Tuesday, June 14, 2011

A Goodish Sort of Tired

I could sleep for a hundred years.  I am so tired.  I didn't sleep well last night.  I had weird dreams.  I dreamed I was having problems with a student who started out as just an average kid but who slowly morphed into the devil.  He had horns of a sort and everything.  I woke up actually saying, "Get out.  No.  Stop. You will stop. NO."  I woke myself up with it because I was talking funny in the dream, not able to articulate the words, and the kid was sitting there with the most horrible leer as though he was making it happen.  Then I realized that I was asleep and that was the cause.  Just like that I was able to pull myself out of it.  Horrible, though.

I don't know what they're putting in the water up here in Louisville, but my roomie's had one night of talking dreams, and now I have, so I guess we're even...

The day was productive, grading-wise.  We're getting the job done.  It feels, as it did last year, good.  I did seven full folders today and a piece of another one.  I want to break 1000 essays this year, but I don't know that I will make that.  That's an awful lot.  I'm not fast, actually, but I am steady.  There are people that whip them through MUCH faster than I do.  I don't worry about it.  As long as I get at least my six a day, I'm doing okay.

After the reading, we had our "Night Out" in which the museums and whatnot stay open late for the Readers.  I went to the Kentucky Arts and Crafts Museum's gift shop and found something that is a cross between a clay rattle and a face jug before walking down to the Frazier Museum of International History.

I love that place.  They have the coolest stuff in their gift shop, for one thing.  I got a Bubo the Owl bobblehead there.  I can't believe it!  Mom and Dad and I just sat around one day last week watching it on BBC America talking about how every person my age wanted to have a Bubo growing up, and lo and behold, there he was, just like he was waiting on me, the only one in the store.  Since I collect owls, bobbleheads, and kitch, he is sort of the perfect cross collectible for me.  I could not grab him fast enough.

The reason I went to the Frazier, though, was to see their Da Vinci exhibition.   I am just a little obsessed with Da Vinci.  He fascinates me.  I went to the museum in Rome, and ever since then, I have been looking up his art and so forth.  He was so far ahead of his time, I am not quite sure we've caught up yet.  The exhibition had only reproductions of his works which was a little disappointing, but since it was a travelling show, and since everything of his is fragile, worth more than the entire city of Louisville, and highly contested by the various nations that own it and Italy, I understand.

There was a fascinating section about the infrared explorations done on the Mona Lisa.  I had no idea they'd been able to discover so much about how the colors of paint had changed over time and how much Da Vinci himself had dabbled and altered the painting before he died.  I think I liked the original color scheme better.
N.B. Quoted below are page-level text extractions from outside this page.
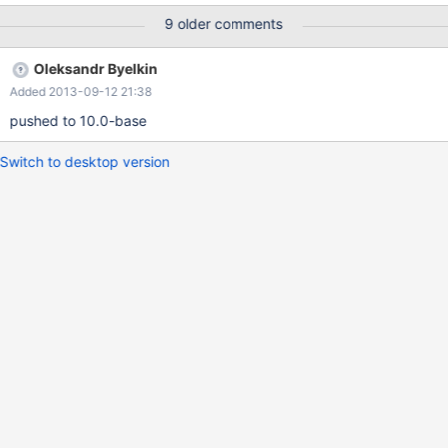
This causes events with extra headers (which would otherwise
9 older comments
be valid and those headers ignored) to be corrupted due to over-
reading or skipping into the data portion of the log events. Patch
Oleksandr Byelkin
is forthcoming.
Added 2013-09-12 21:38
pushed to 10.0-base
Switch to desktop version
I like his color palette in general, and the brighter colors are....I don't know....happier.

There was also a room where they had a film about The Last Supper fresco.  It was wonderful because they showed it projected as large as the whole wall so you could really get a sense of the detail of the work.  Then animation came in (tastefully) and pointed out points of interest and told the story of the creation of the work.  There was no noise.  It only took about five minutes and it was on a loop.  You came into the dark room, sat on a bench, watched as long as you wanted, and left.  That was very nice, too.

The only other part that really made an impression on me was one of his inventions they'd recreated.  It was an eight-paneled mirrored room, called an infinity room.  The idea was that by going in and standing one could see every angle of one's body at once and all angles reflected over and over to infinity.  At first, I didn't want to go in, because let 's face it, who the hell wants to see their (you fill in whatever you hate about your body here) repeated over and over and over and over..... However, as I was eyeing it sideways, a woman, one of the other readers stepped out and was a little unsteady and she saw me looking at it, and she said, "No.  You should.  Really."  So I did.

I stepped in and I pulled the door shut.  And it was weird.  There I was.  Everywhere.  Millions of me. And it wasn't bad.  Even in a dressing room's trifold mirror, you can only see part of yourself; to see all of yourself is a very rare thing.  I took a long look.  It wasn't nearly as bad as I had in my mind that it was.  No, I won't be entering or winning any pageants, but at the same time, what I saw shouldn't scare small children in the streets, either.  I looked rather scruffy at the end of a long day of grading 175 essays and schlepping a backpack, a camera case, and myself up and down the streets of Louisville, but other than that, it wasn't the monster I carry around in my head.

I staggered out of the room a little like the woman before me had done and wandered across to an exhibition of diving suits and double-hulled boat bottoms, moved on through the rest of the exhibition and out to the street.  Maybe the most unexpected thing I learned at the Da Vinci traveling exhibition today is not what the Mona Lisa might really look like but a truer mental image of my self.  That's worth a ten-dollar admission ticket any day.